L’arresto delle Sezioni Unite, dunque, pone in chiara evidenza che la dichiarazione dei redditi, in quanto dichiarazione di scienza, non è un elemento intangibile ma, di fronte alle richieste del Fisco, è suscettibile di emenda e ritrattazione, sì da influire sulla pretesa dell’erario.
il contribuente, in altri termini, è sempre ammesso, in sede contenziosa, a provare che egli non ha giustificatamente versato la (maggiore) somma pretesa dall’Amministrazione finanziaria con la cartella esattoriale poichè l’originaria dichiarazione era viziata da un errore di fatto o di diritto (e, dunque, il presupposto impositivo non era sussistente), senza che rispetto a tale difesa siano configurabili decadenze di sorta (così, tra le altre, Cass. n. 5728 del 09/03/2018) la quale ha, anche ribadito l’ulteriore principio, per cui nel giudizio d’impugnazione della cartella di pagamento emessa D.P.R. n. 600 del 1973, ex art. 36-bis spetta al contribuente che “ritratta” la propria dichiarazione fornire la prova, ai sensi dell’art. 2697 c.c., del fatto impeditivo dell’obbligazione tributaria.
5.Alla luce di tali principi, seppur in linea generale e astratta, deve essere riconosciuta al contribuente la possibilità di ritrattare la dichiarazione dei redditi, nella particolare fattispecie ciò non è possibile.
Le circostanze in fatto, addotte dal contribuente e come sopra illustrate, per giunta verificatesi in epoca successiva al momento della compilazione della relativa dichiarazione, non integrano l’errore di fatto o di diritto suscettibile di essere fatto valere quale fatto estintivo della pretesa tributaria.
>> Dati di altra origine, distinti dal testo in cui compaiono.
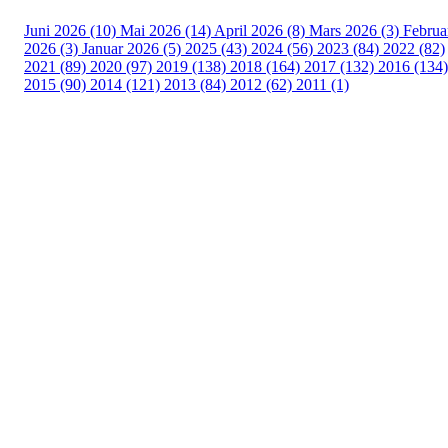
Juni 2026 (10)
Mai 2026 (14)
April 2026 (8)
Mars 2026 (3)
Februa
2026 (3)
Januar 2026 (5)
2025 (43)
2024 (56)
2023 (84)
2022 (82)
2021 (89)
2020 (97)
2019 (138)
2018 (164)
2017 (132)
2016 (134)
2015 (90)
2014 (121)
2013 (84)
2012 (62)
2011 (1)
Turorientering.no er den offisielle portalen for
turorientering på nett fra Norges
Orienteringsforbund.
© 2022 — Norges Orienteringsforbund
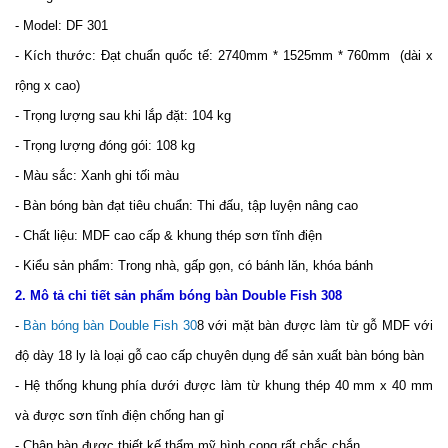
- Model: DF 301
- Kích thước: Đạt chuẩn quốc tế: 2740mm * 1525mm * 760mm (dài x
rộng x cao)
- Trọng lượng sau khi lắp đặt: 104 kg
- Trọng lượng đóng gói: 108 kg
- Màu sắc: Xanh ghi tối màu
- Bàn bóng bàn đạt tiêu chuẩn: Thi đấu, tập luyện nâng cao
- Chất liệu: MDF cao cấp & khung thép sơn tĩnh điện
- Kiểu sản phẩm: Trong nhà, gấp gọn, có bánh lăn, khóa bánh
2. Mô tả chi tiết sản phẩm bóng bàn Double Fish 308
-
Bàn bóng bàn Double Fish 30
8 với mặt bàn được làm từ gỗ MDF với
độ dày 18 ly là loại gỗ cao cấp chuyên dụng để sản xuất bàn bóng bàn
- Hệ thống khung phía dưới được làm từ khung thép 40 mm x 40 mm
và được sơn tĩnh điện chống han gỉ
- Chân bàn được thiết kế thẩm mỹ hình cong rất chắc chắn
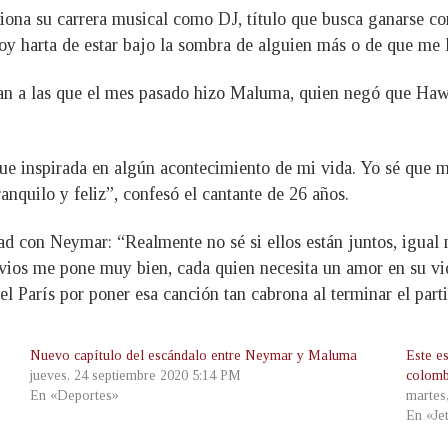
na su carrera musical como DJ, título que busca ganarse con
toy harta de estar bajo la sombra de alguien más o de que me
man a las que el mes pasado hizo Maluma, quien negó que Hawá
ue inspirada en algún acontecimiento de mi vida. Yo sé que m
anquilo y feliz”, confesó el cantante de 26 años.
dad con Neymar: “Realmente no sé si ellos están juntos, igual
novios me pone muy bien, cada quien necesita un amor en su vi
 París por poner esa canción tan cabrona al terminar el part
Nuevo capítulo del escándalo entre Neymar y Maluma
Este e
jueves, 24 septiembre 2020 5:14 PM
colomb
En «Deportes»
martes
En «Je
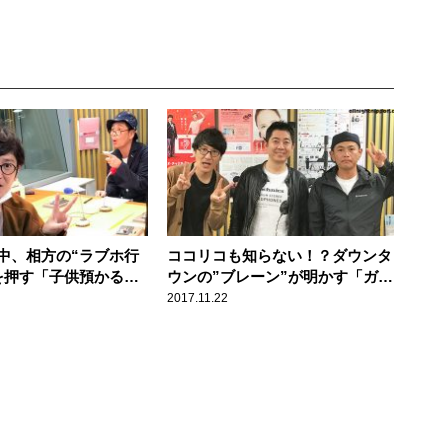
中、相方の“ラブホ行
ココリコも知らない！？ダウンタ
を押す「子供預かる
ウンの”ブレーン”が明かす「ガキ
使」の裏側
2017.11.22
Nella specie, infatti, lo stesso contribuente ha dedotto in giudizio (v.pag.6 del controricorso) di non avere assolto il debito di imposta a causa dell’inadempimento del Comune-Stazione appaltante e l’indicazione contenuta nella dichiarazione appare correttamente formata secondo i criteri di cui all’art. 109 TUIR (esercizio in cui le prestazioni sono state ultimate). Di contro, solo quando all’esito del contenzioso in corso sarà stato determinato l’ammontare dei ricavi di impresa effettivamente spettanti e, nel caso in cui questi, venissero stabiliti in misura inferiore, il contribuente potrà, eventualmente, scomputarli come sopravvenienze passive.
6.Ne consegue, in accoglimento di entrambi i motivi di ricorso, la cassazione della sentenza impugnata e, non essendo necessari, ulteriori accertamenti in fatto, la controversia può essere decisa nel merito, con il rigetto del ricorso introduttivo del contribuente.
7.L’accoglimento del ricorso e la conseguente cassazione della sentenza impugnata assorbono l’esame dell’unico motivo di ricorso incidentale con il quale il contribuente ha dedotto, in relazione all’art. 360 c.p.c., comma 1, n. 3, la violazione dell’art. 92 c.p.c., comma 2, per avere la C.T.R. compensato le spese, adducendo la sussistenza di non meglio precisate “giuste ragioni”.
8. In conclusione, in accoglimento del ricorso principale e assorbito il ricorso incidentale, la sentenza impugnata va cassata e, decidendo nel merito, il ricorso introduttivo del contribuente va rigettato.
9. La sopravvenienza della soluzione del contrasto giurisprudenziale induce a compensare integralmente tra le parti le spese processuali dei gradi di merito mentre le spese del giudizio di legittimità, liquidate come in dispositivo, vanno poste a carico di S.M., soccombente.
P.Q.M.
Accoglie il ricorso principale; dichiara assorbito il ricorso incidentale.
Cassa la sentenza impugnata e, decidendo nel merito, rigetta il ricorso introduttivo proposto dal ricorrente.
Compensa integralmente le spese dei gradi di merito.
Condanna il controricorrente alla condanna in favore dell’Agenzia delle entrate delle spese del giudizio di legittimità liquidate in complessivi Euro 5.600,00 oltre spese prenotate a debito.
Così deciso in Roma, il 19 novembre 2020.